Re: [git pull] drm for 5.8-rc1

From: James Jones
Date: Fri Jul 03 2020 - 02:01:53 EST


On 7/2/20 2:14 PM, James Jones wrote:
On 7/2/20 1:22 AM, Daniel Stone wrote:
Hi,

On Wed, 1 Jul 2020 at 20:45, James Jones <jajones@xxxxxxxxxx> wrote:
OK, I think I see what's going on. In the Xorg modesetting driver, the
logic is basically:

if (gbm_has_modifiers && DRM_CAP_ADDFB2_MODIFIERS != 0) {
ÂÂÂ drmModeAddFB2WithModifiers(..., gbm_bo_get_modifier(bo->gbm));
} else {
ÂÂÂ drmModeAddFB(...);
}

I read this thread expecting to explain the correct behaviour we
implement in Weston and how modesetting needs to be fixed, but ...
that seems OK to me?
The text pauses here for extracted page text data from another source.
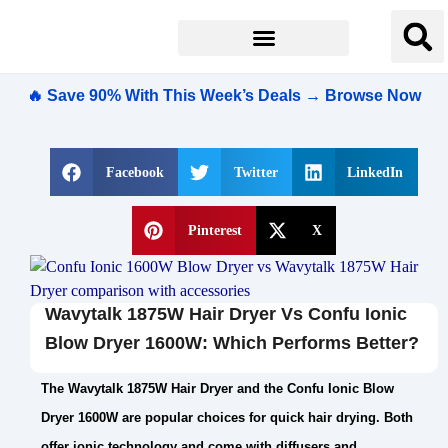
🔥 Save 90% With This Week’s Deals → Browse Now
Facebook
Twitter
LinkedIn
Pinterest
X
Wavytalk 1875W Hair Dryer Vs Confu Ionic
Blow Dryer 1600W: Which Performs Better?
The Wavytalk 1875W Hair Dryer and the Confu Ionic Blow
Dryer 1600W are popular choices for quick hair drying. Both
offer ionic technology and come with diffusers and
As long as `gbm_has_modifiers` is a proxy for 'we
used gbm_(bo|surface)_create_with_modifiers to allocate the buffer'.

Yes, the hazards of reporting findings before verifying. I now see modesetting does query the DRM-KMS modifiers and attempt to allocate with them if it found any. However, I still see a lot of ways things can go wrong, but I'm not going to share my speculation again until I've actually verified it, which is taking a frustratingly long time. The modesetting driver is not my friend right now.

OK, several hours of dumb build+config mistakes later, I was actually able to reproduce the failure and walk through things. There is a trivial fix for the issues in the X modesetting driver, working off Daniel Stone's claim that gbm_bo_get_modifier() should only be called when the allocation was made with gbm_bo_create_with_modifiers(). modeset doesn't respect that requirement now in the case that the atomic modesetting path is disabled, which is always the case currently because that path is broken. Respecting that requirement is a half-liner and allows X to start properly.

If I force modeset to use the atomic path, X still fails to start with the above fix, validating the second theory I'd had:

-Current Mesa nouveau code basically ignores the modifier list passed in unless it is a single modifier requesting linear layout, and goes about allocating whatever layout it sees fit, and succeeds the allocation despite being passed a list of modifiers it knows nothing about. Not great, fixed in my pending patches, obviously doesn't help existing deployed userspace.

-Current Mesa nouveau code, when asked what modifier it used for the above allocation, returns one of the "legacy" modifiers nouveau DRM-KMS knows nothing about.

-When the modeset driver tries to create an FB for that BO with the returned modifier, the nouveau kernel driver of course refuses.

I think it's probably worth fixing the modesetting driver for the reasons Daniel Vetter mentioned. Then if I get my Mesa patches in before a new modesetting driver with working Atomic support is released, there'll be no need for long-term workarounds in the kernel.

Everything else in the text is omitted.